*** Data shown ***
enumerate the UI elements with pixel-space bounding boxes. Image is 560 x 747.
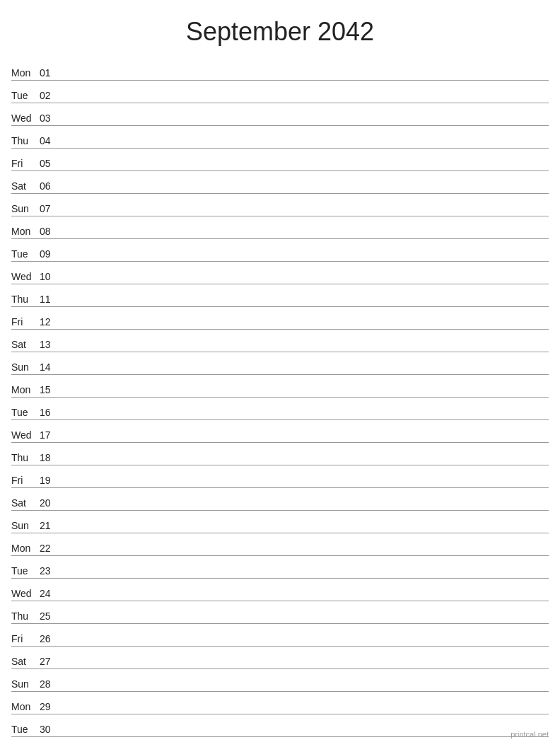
- day-number: 30: [40, 724, 61, 735]
- day-name: Wed: [11, 112, 40, 124]
- day-number: 15: [40, 384, 61, 395]
- day-number: 29: [40, 701, 61, 712]
- day-name: Tue: [11, 90, 40, 101]
- day-line: [61, 191, 549, 192]
- day-name: Fri: [11, 633, 40, 644]
- day-name: Fri: [11, 158, 40, 169]
- day-line: [61, 644, 549, 644]
- calendar-row: Tue30: [11, 714, 549, 737]
- calendar-row: Mon15: [11, 375, 549, 398]
- calendar-row: Thu25: [11, 601, 549, 624]
- calendar-row: Wed17: [11, 420, 549, 443]
- day-number: 03: [40, 112, 61, 124]
- calendar-row: Sun14: [11, 352, 549, 375]
- day-number: 16: [40, 407, 61, 418]
- day-line: [61, 417, 549, 418]
- day-name: Tue: [11, 724, 40, 735]
- page-title: September 2042: [0, 0, 560, 58]
- day-name: Mon: [11, 226, 40, 237]
- day-line: [61, 508, 549, 509]
- day-number: 25: [40, 610, 61, 622]
- calendar-row: Mon22: [11, 533, 549, 556]
- watermark: printcal.net: [511, 730, 549, 739]
- calendar-row: Sat27: [11, 647, 549, 669]
- day-name: Thu: [11, 294, 40, 305]
- calendar-container: Mon01Tue02Wed03Thu04Fri05Sat06Sun07Mon08…: [0, 58, 560, 737]
- calendar-row: Thu18: [11, 443, 549, 465]
- day-number: 20: [40, 497, 61, 509]
- day-line: [61, 236, 549, 237]
- calendar-row: Mon01: [11, 58, 549, 81]
- day-number: 10: [40, 271, 61, 282]
- calendar-row: Wed10: [11, 262, 549, 284]
- calendar-row: Sun28: [11, 669, 549, 692]
- calendar-row: Wed24: [11, 579, 549, 601]
- day-line: [61, 146, 549, 146]
- day-line: [61, 349, 549, 350]
- day-line: [61, 576, 549, 577]
- day-line: [61, 78, 549, 79]
- day-number: 04: [40, 135, 61, 146]
- day-number: 05: [40, 158, 61, 169]
- day-number: 22: [40, 543, 61, 554]
- day-line: [61, 553, 549, 554]
- day-number: 09: [40, 248, 61, 260]
- day-line: [61, 598, 549, 599]
- calendar-row: Sat06: [11, 171, 549, 194]
- day-name: Sun: [11, 203, 40, 214]
- day-number: 19: [40, 475, 61, 486]
- day-name: Sat: [11, 497, 40, 509]
- day-name: Mon: [11, 384, 40, 395]
- day-number: 24: [40, 588, 61, 599]
- day-number: 13: [40, 339, 61, 350]
- day-line: [61, 463, 549, 463]
- day-number: 17: [40, 429, 61, 441]
- day-line: [61, 282, 549, 282]
- calendar-row: Thu04: [11, 126, 549, 149]
- day-line: [61, 259, 549, 260]
- day-name: Sun: [11, 361, 40, 373]
- day-number: 28: [40, 678, 61, 690]
- day-line: [61, 689, 549, 690]
- day-name: Wed: [11, 271, 40, 282]
- calendar-row: Sun07: [11, 194, 549, 216]
- day-line: [61, 214, 549, 214]
- day-number: 14: [40, 361, 61, 373]
- day-name: Sat: [11, 339, 40, 350]
- day-number: 27: [40, 656, 61, 667]
- day-number: 26: [40, 633, 61, 644]
- day-line: [61, 395, 549, 395]
- calendar-row: Mon29: [11, 692, 549, 714]
- day-line: [61, 100, 549, 101]
- day-number: 11: [40, 294, 61, 305]
- day-line: [61, 304, 549, 305]
- day-line: [61, 734, 549, 735]
- day-number: 18: [40, 452, 61, 463]
- day-line: [61, 372, 549, 373]
- calendar-row: Fri12: [11, 307, 549, 330]
- day-name: Tue: [11, 248, 40, 260]
- calendar-row: Sat13: [11, 330, 549, 352]
- day-name: Mon: [11, 543, 40, 554]
- day-name: Thu: [11, 610, 40, 622]
- day-name: Thu: [11, 452, 40, 463]
- day-name: Tue: [11, 565, 40, 577]
- day-name: Sat: [11, 180, 40, 192]
- day-line: [61, 327, 549, 328]
- day-line: [61, 621, 549, 622]
- day-name: Mon: [11, 701, 40, 712]
- day-name: Tue: [11, 407, 40, 418]
- calendar-row: Tue23: [11, 556, 549, 579]
- day-number: 23: [40, 565, 61, 577]
- day-line: [61, 666, 549, 667]
- calendar-row: Wed03: [11, 103, 549, 126]
- calendar-row: Fri19: [11, 465, 549, 488]
- day-name: Thu: [11, 135, 40, 146]
- calendar-row: Mon08: [11, 216, 549, 239]
- day-number: 12: [40, 316, 61, 328]
- calendar-row: Sat20: [11, 488, 549, 511]
- calendar-row: Tue16: [11, 398, 549, 420]
- day-name: Mon: [11, 67, 40, 79]
- calendar-row: Thu11: [11, 284, 549, 307]
- day-number: 02: [40, 90, 61, 101]
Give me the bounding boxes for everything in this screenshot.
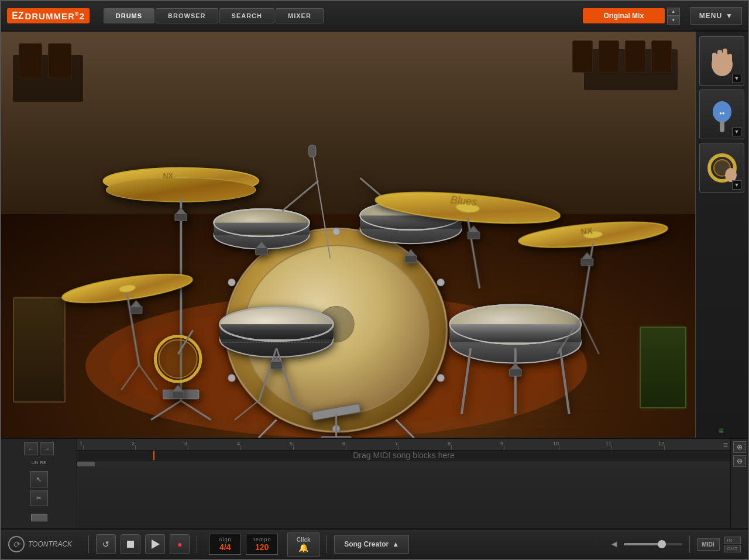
mix-arrow-down[interactable]: ▼ — [667, 16, 680, 25]
zoom-in-icon: ⊕ — [737, 443, 743, 451]
scissors-tool-button[interactable]: ✂ — [30, 490, 48, 506]
svg-point-9 — [228, 375, 235, 382]
instrument-slot-1-arrow[interactable]: ▼ — [732, 74, 741, 83]
click-label: Click — [294, 537, 313, 543]
midi-in-button[interactable]: IN — [724, 537, 741, 544]
instrument-slot-3-arrow[interactable]: ▼ — [732, 180, 741, 190]
sign-value: 4/4 — [215, 542, 235, 552]
scrollbar-thumb[interactable] — [77, 462, 95, 466]
midi-out-button[interactable]: OUT — [724, 545, 741, 552]
svg-rect-81 — [321, 437, 351, 438]
svg-rect-47 — [405, 256, 417, 263]
undo-redo-controls: ← → — [24, 442, 54, 455]
ruler-mark-4: 4 — [237, 441, 240, 446]
svg-rect-90 — [717, 50, 722, 67]
svg-point-8 — [437, 279, 444, 286]
svg-text:NX: NX — [580, 226, 593, 236]
sequencer-main: ← → UN RE ↖ ✂ — [1, 439, 748, 528]
midi-button[interactable]: MIDI — [697, 538, 720, 551]
playhead — [153, 451, 154, 460]
play-button[interactable] — [145, 534, 165, 554]
loop-button[interactable]: ↺ — [96, 534, 116, 554]
cursor-icon: ↖ — [36, 476, 42, 483]
ruler-mark-10: 10 — [553, 441, 559, 446]
drum-kit: Blues NX — [1, 32, 695, 438]
ruler-mark-12: 12 — [658, 441, 664, 446]
volume-slider[interactable] — [624, 543, 682, 545]
svg-rect-95 — [720, 121, 724, 132]
svg-point-5 — [332, 228, 339, 235]
mix-display[interactable]: Original Mix — [583, 8, 665, 23]
tempo-display[interactable]: Tempo 120 — [246, 534, 278, 555]
stop-button[interactable] — [121, 534, 140, 554]
ruler-mark-9: 9 — [500, 441, 503, 446]
sequencer-tools: ↖ ✂ — [30, 471, 48, 506]
toontrack-label: TOONTRACK — [28, 540, 72, 548]
sequencer-options-icon[interactable]: ≡ — [723, 440, 728, 449]
svg-line-38 — [283, 181, 318, 211]
song-creator-button[interactable]: Song Creator ▲ — [334, 535, 409, 554]
transport-divider-2 — [197, 535, 197, 553]
volume-slider-fill — [624, 543, 662, 545]
select-tool-button[interactable]: ↖ — [30, 471, 48, 487]
sequencer-content[interactable]: Drag MIDI song blocks here — [77, 451, 730, 460]
mix-arrows: ▲ ▼ — [667, 8, 680, 25]
svg-rect-92 — [712, 53, 717, 67]
ruler-mark-8: 8 — [448, 441, 451, 446]
zoom-out-icon: ⊖ — [737, 457, 743, 465]
zoom-out-button[interactable]: ⊖ — [733, 455, 746, 467]
logo-ez-text: EZ — [12, 11, 23, 21]
ruler-mark-2: 2 — [132, 441, 135, 446]
menu-label: MENU — [699, 12, 722, 20]
svg-rect-69 — [468, 232, 479, 239]
instrument-slot-1[interactable]: ▼ — [699, 36, 744, 86]
svg-point-7 — [228, 279, 235, 286]
sequencer: ← → UN RE ↖ ✂ — [1, 438, 748, 528]
record-icon: ● — [177, 540, 182, 549]
instrument-slot-2-arrow[interactable]: ▼ — [732, 127, 741, 136]
song-creator-arrow-icon: ▲ — [392, 540, 399, 548]
drag-midi-hint: Drag MIDI song blocks here — [353, 451, 455, 460]
ruler-mark-7: 7 — [395, 441, 398, 446]
timeline-ruler: 1 2 3 4 5 6 7 8 9 — [77, 439, 730, 451]
time-signature-display[interactable]: Sign 4/4 — [209, 534, 241, 555]
play-icon — [152, 540, 160, 549]
ruler-mark-6: 6 — [342, 441, 345, 446]
toontrack-logo: ⟳ TOONTRACK — [8, 536, 72, 552]
menu-button[interactable]: MENU ▼ — [690, 7, 742, 25]
svg-rect-86 — [172, 391, 184, 398]
svg-rect-40 — [256, 248, 267, 255]
song-creator-label: Song Creator — [344, 540, 389, 548]
undo-icon: ← — [28, 445, 35, 452]
loop-icon: ↺ — [102, 540, 109, 549]
volume-icon: ◄ — [610, 539, 619, 549]
svg-rect-63 — [130, 306, 142, 313]
redo-button[interactable]: → — [40, 442, 54, 455]
ruler-mark-3: 3 — [184, 441, 187, 446]
record-button[interactable]: ● — [170, 534, 190, 554]
zoom-in-button[interactable]: ⊕ — [733, 441, 746, 453]
click-button[interactable]: Click 🔔 — [287, 532, 319, 556]
mix-arrow-up[interactable]: ▲ — [667, 8, 680, 16]
tab-search[interactable]: SEARCH — [219, 8, 274, 23]
sequencer-zoom-controls: ⊕ ⊖ — [730, 439, 748, 528]
midi-in-out: IN OUT — [724, 537, 741, 552]
instrument-slot-3[interactable]: ▼ — [699, 143, 744, 193]
mix-selector: Original Mix ▲ ▼ — [583, 8, 680, 25]
tab-browser[interactable]: BROWSER — [156, 8, 218, 23]
svg-rect-33 — [510, 369, 521, 376]
instrument-slot-2[interactable]: ●● ▼ — [699, 90, 744, 139]
sequencer-timeline: 1 2 3 4 5 6 7 8 9 — [77, 439, 730, 528]
tab-mixer[interactable]: MIXER — [276, 8, 324, 23]
block-indicator — [31, 514, 47, 521]
svg-line-75 — [581, 317, 599, 354]
right-instrument-panel: ▼ ●● ▼ — [695, 32, 748, 438]
tab-drums[interactable]: DRUMS — [104, 8, 154, 23]
tempo-value: 120 — [252, 542, 272, 552]
sign-tempo-controls: Sign 4/4 Tempo 120 — [209, 534, 278, 555]
volume-slider-thumb[interactable] — [658, 540, 666, 548]
undo-label: UN — [32, 460, 39, 465]
sequencer-scrollbar[interactable] — [77, 460, 730, 467]
undo-button[interactable]: ← — [24, 442, 38, 455]
svg-rect-56 — [175, 214, 187, 221]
*** End of Data shown ***
__Assigned task__: How many of the lines in the listing above hold the word "undo"? Report only that figure.

__Result of the exercise__: 4